Bus-sized marine reptile had teeth with serrated edges

BRISTOL, England — Paleontologists have unearthed the nearly complete remains of an immense ichthyosaur with serrated teeth, an evolutionary innovation that would have rendered the behemoth the top predator in its ecosystem.

The newly described marine creature, whose remains were discovered at a remote site in central Nevada, lived about 240 million years ago, at a time early in ichthyosaur evolution, Nadia Fröbisch reported September 23 at the Society of Vertebrate Paleontology annual meeting. Most of the ichthyosaurs known from this era have one of two types of teeth: sharp, conical teeth that grabbed slippery prey such as fish or broad blunt teeth that crushed shell-bearing creatures like today’s nautilus. A few ichthyosaurs, presumably those with a more varied diet, had both types of teeth. But the new creature’s teeth are unlike any seen in an ichthyosaur of that era, said Fröbisch, a vertebrate paleontologist at the University of Chicago.
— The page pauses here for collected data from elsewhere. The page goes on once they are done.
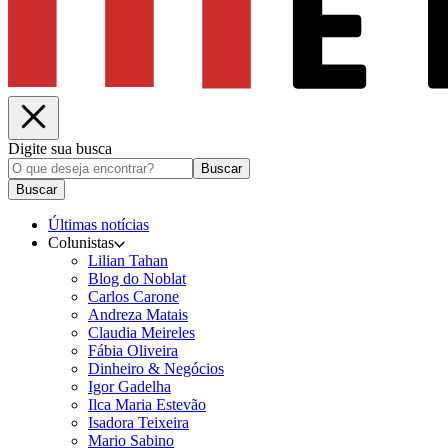
Digite sua busca
Buscar
Buscar
Últimas notícias
Colunistas
Lilian Tahan
Blog do Noblat
Carlos Carone
Andreza Matais
Claudia Meireles
Fábia Oliveira
Dinheiro & Negócios
Igor Gadelha
Ilca Maria Estevão
Isadora Teixeira
Mario Sabino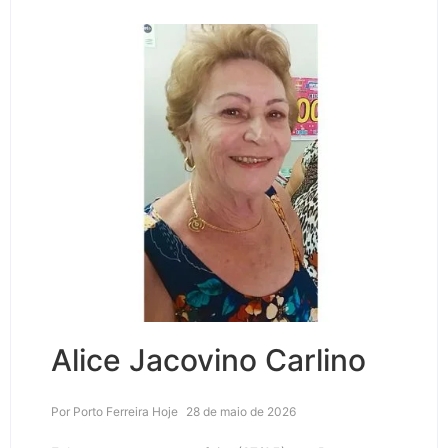
Alice Jacovino Carlino
Por
Porto Ferreira Hoje
28 de maio de 2026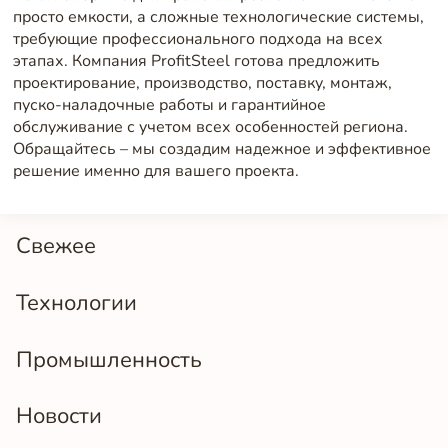
просто емкости, а сложные технологические системы,
требующие профессионального подхода на всех
этапах. Компания ProfitSteel готова предложить
проектирование, производство, поставку, монтаж,
пуско-наладочные работы и гарантийное
обслуживание с учетом всех особенностей региона.
Обращайтесь – мы создадим надежное и эффективное
решение именно для вашего проекта.
Свежее
Технологии
Промышленность
Новости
Rather than having a round cross-section, the teeth were roughly diamond-shaped with serrations along their front and rear edges — a type of dentition particularly well-suited to shearing flesh, Fröbisch said. This might have allowed the ichthyosaur to bite chunks out of large prey.

The ancient creature was huge: Even though erosion had removed much of the snout, the fossil was more than 10 meters long. An adult of the species probably measured between 11 and 15 meters long, she noted.
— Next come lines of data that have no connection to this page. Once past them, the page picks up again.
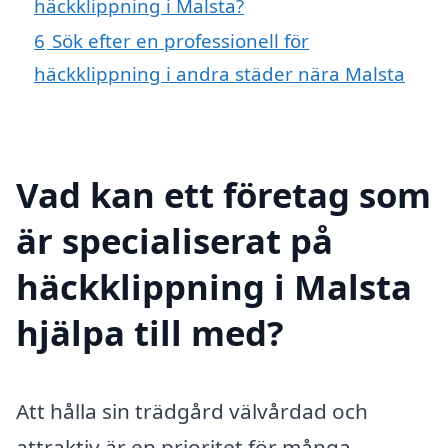
häckklippning i Malsta?
6
Sök efter en professionell för
häckklippning i andra städer nära Malsta
Vad kan ett företag som
är specialiserat på
häckklippning i Malsta
hjälpa till med?
Att hålla sin trädgård välvårdad och
attraktiv är en prioritet för många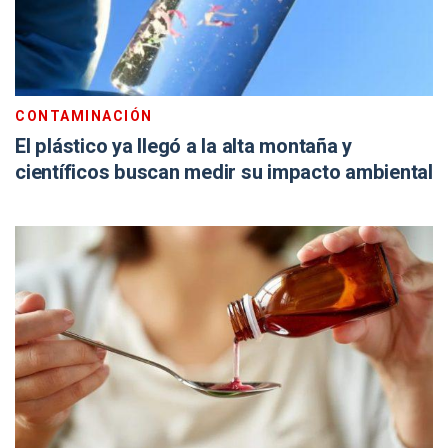
CONTAMINACIÓN
El plástico ya llegó a la alta montaña y
científicos buscan medir su impacto ambiental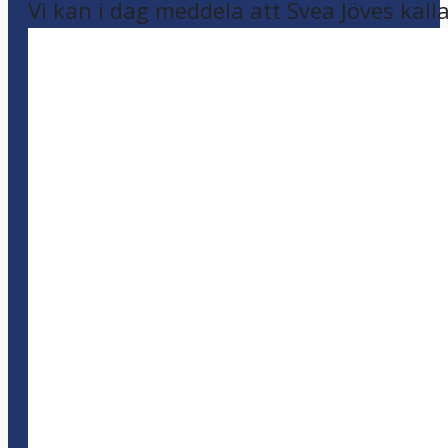
Vi kan i dag meddela att Svea Jöves kalla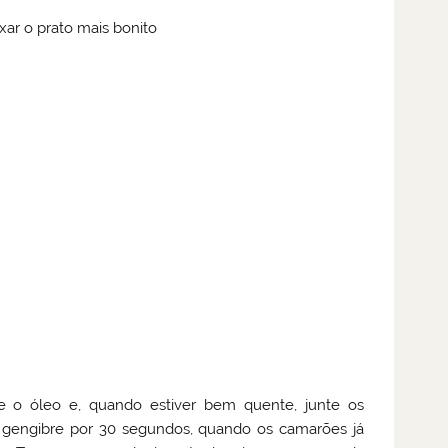
xar o prato mais bonito
ue o óleo e, quando estiver bem quente, junte os
 gengibre por 30 segundos, quando os camarões já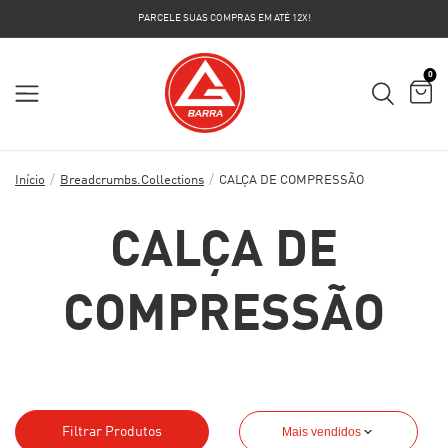
PARCELE SUAS COMPRAS EM ATÉ 12X!
0
/
/
Início
Breadcrumbs.collections
CALÇA DE COMPRESSÃO
CALÇA DE
COMPRESSÃO
Filtrar Produtos
Mais vendidos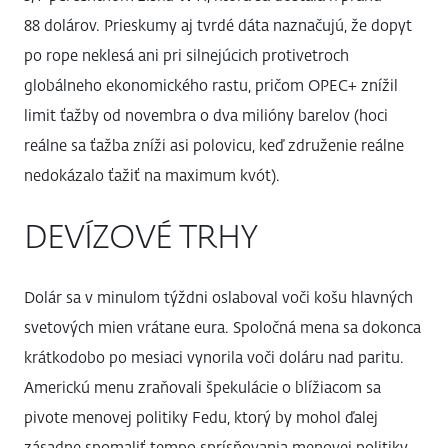
88 dolárov. Prieskumy aj tvrdé dáta naznačujú, že dopyt
po rope neklesá ani pri silnejúcich protivetroch
globálneho ekonomického rastu, pričom OPEC+ znížil
limit ťažby od novembra o dva milióny barelov (hoci
reálne sa ťažba zníži asi polovicu, keď združenie reálne
nedokázalo ťažiť na maximum kvót).
DEVÍZOVÉ TRHY
Dolár sa v minulom týždni oslaboval voči košu hlavných
svetových mien vrátane eura. Spoločná mena sa dokonca
krátkodobo po mesiaci vynorila voči doláru nad paritu.
Americkú menu zraňovali špekulácie o blížiacom sa
pivote menovej politiky Fedu, ktorý by mohol ďalej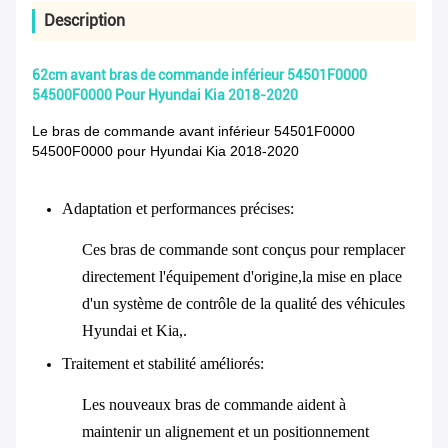
Description
62cm avant bras de commande inférieur 54501F0000
54500F0000 Pour Hyundai Kia 2018-2020
Le bras de commande avant inférieur 54501F0000
54500F0000 pour Hyundai Kia 2018-2020
Adaptation et performances précises
:
Ces bras de commande sont conçus pour remplacer
directement l'équipement d'origine,la mise en place
d'un système de contrôle de la qualité des véhicules
Hyundai et Kia,.
Traitement et stabilité améliorés
:
Les nouveaux bras de commande aident à
maintenir un alignement et un positionnement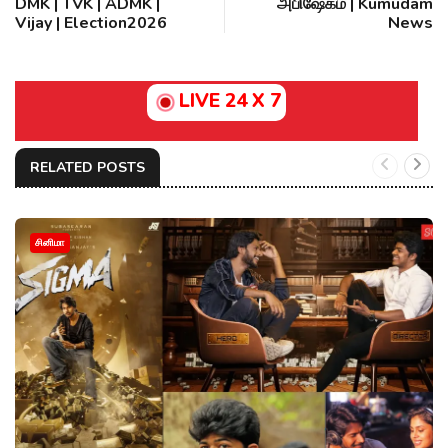
DMK | TVK | ADMK |
அபிஷேகம் | Kumudam
Vijay | Election2026
News
LIVE 24 X 7
RELATED POSTS
சினிமா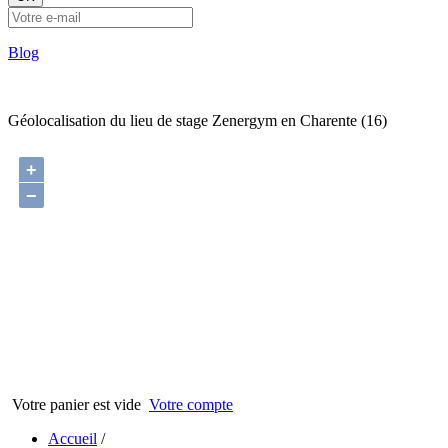
Blog
Géolocalisation du lieu de stage Zenergym en Charente (16)
+
−
Votre panier est vide
Votre compte
Accueil
/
“This ichthyosaur could have been the T. rex of the seas,” Fröbisch said. Although some ichthyosaurs that evolved millions of years later also had serrated teeth, those predators weren’t nearly as large.
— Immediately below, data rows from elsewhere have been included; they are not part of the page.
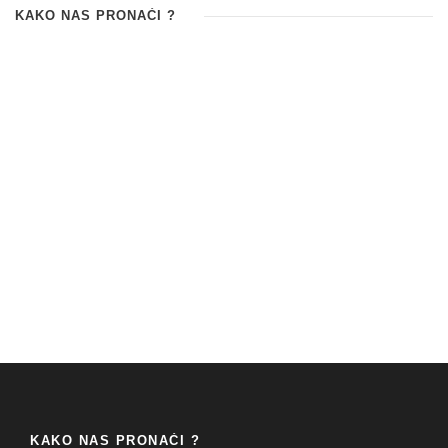
KAKO NAS PRONAĆI ?
KAKO NAS PRONAĆI ?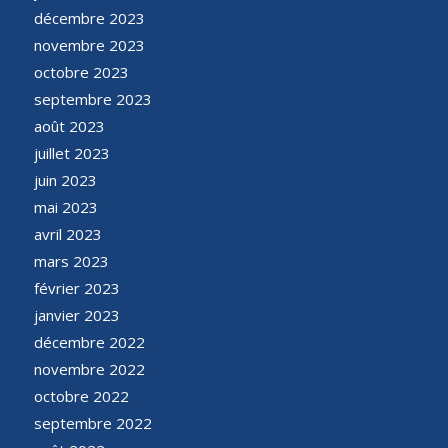
décembre 2023
novembre 2023
octobre 2023
septembre 2023
août 2023
juillet 2023
juin 2023
mai 2023
avril 2023
mars 2023
février 2023
janvier 2023
décembre 2022
novembre 2022
octobre 2022
septembre 2022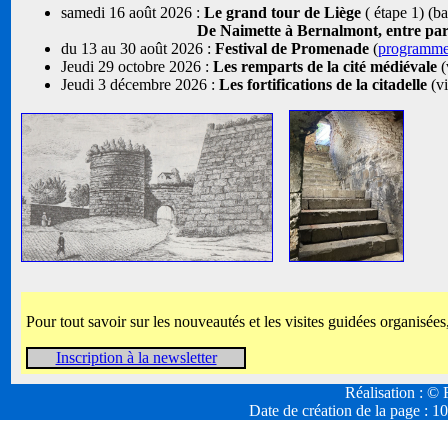
samedi 16 août 2026 :
Le grand tour de Liège
( étape 1) (b
De Naimette à Bernalmont, entre parcs
du 13 au 30 août 2026 :
Festival de Promenade
(
programm
Jeudi 29 octobre 2026 :
Les remparts de la cité médiévale
(
Jeudi 3 décembre 2026 :
Les fortifications de la citadelle
(vi
Pour tout savoir sur les nouveautés et les visites guidées organisées
Inscription à la newsletter
Réalisation : 
Date de création de la page :
10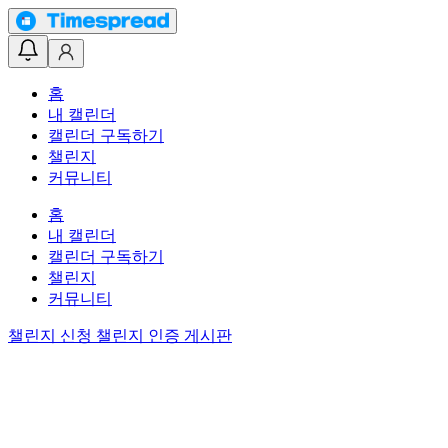
홈
내 캘린더
캘린더 구독하기
챌린지
커뮤니티
홈
내 캘린더
캘린더 구독하기
챌린지
커뮤니티
챌린지 신청
챌린지 인증 게시판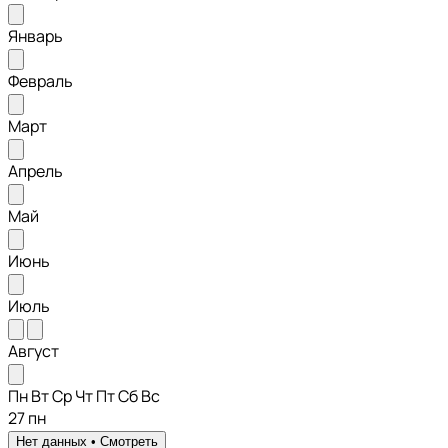
Январь
Февраль
Март
Апрель
Май
Июнь
Июль
Август
Пн
Вт
Ср
Чт
Пт
Сб
Вс
27
пн
Нет данных •
Смотреть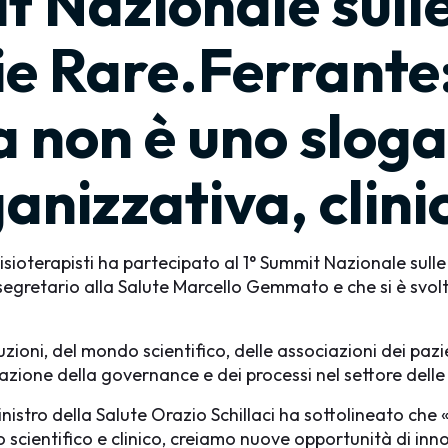
 Nazionale sulle
ie Rare.Ferrante:
ca non è uno slog
anizzativa, clini
sioterapisti ha partecipato al 1° Summit Nazionale sulle
osegretario alla Salute Marcello Gemmato e che si è svolt
uzioni, del mondo scientifico, delle associazioni dei pazie
vazione della governance e dei processi nel settore delle
nistro della Salute Orazio Schillaci ha sottolineato che 
do scientifico e clinico, creiamo nuove opportunità di i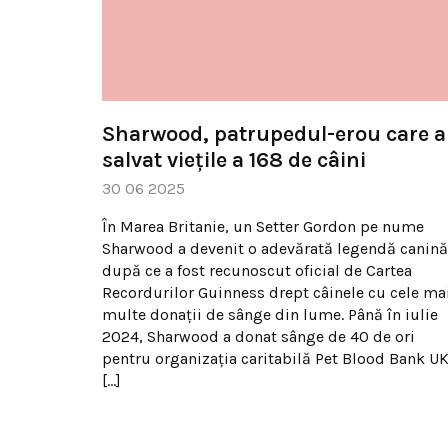
Sharwood, patrupedul-erou care a
salvat viețile a 168 de câini
30 06 2025
În Marea Britanie, un Setter Gordon pe nume
Sharwood a devenit o adevărată legendă canină
după ce a fost recunoscut oficial de Cartea
Recordurilor Guinness drept câinele cu cele ma
multe donații de sânge din lume. Până în iulie
2024, Sharwood a donat sânge de 40 de ori
pentru organizația caritabilă Pet Blood Bank UK
[…]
Knife-toothed ichthyosaurs may have been relatively widespread, says Donald Henderson, a paleontologist at the Royal Tyrrell Museum in Drumheller, Canada. Just two weeks ago, he excavated isolated specimens of similar but larger teeth from rocks of nearly the same age during a field trip in British Columbia. “I was mystified when I first saw them,” he says. “I thought they had possibly belonged to a dinosaur.”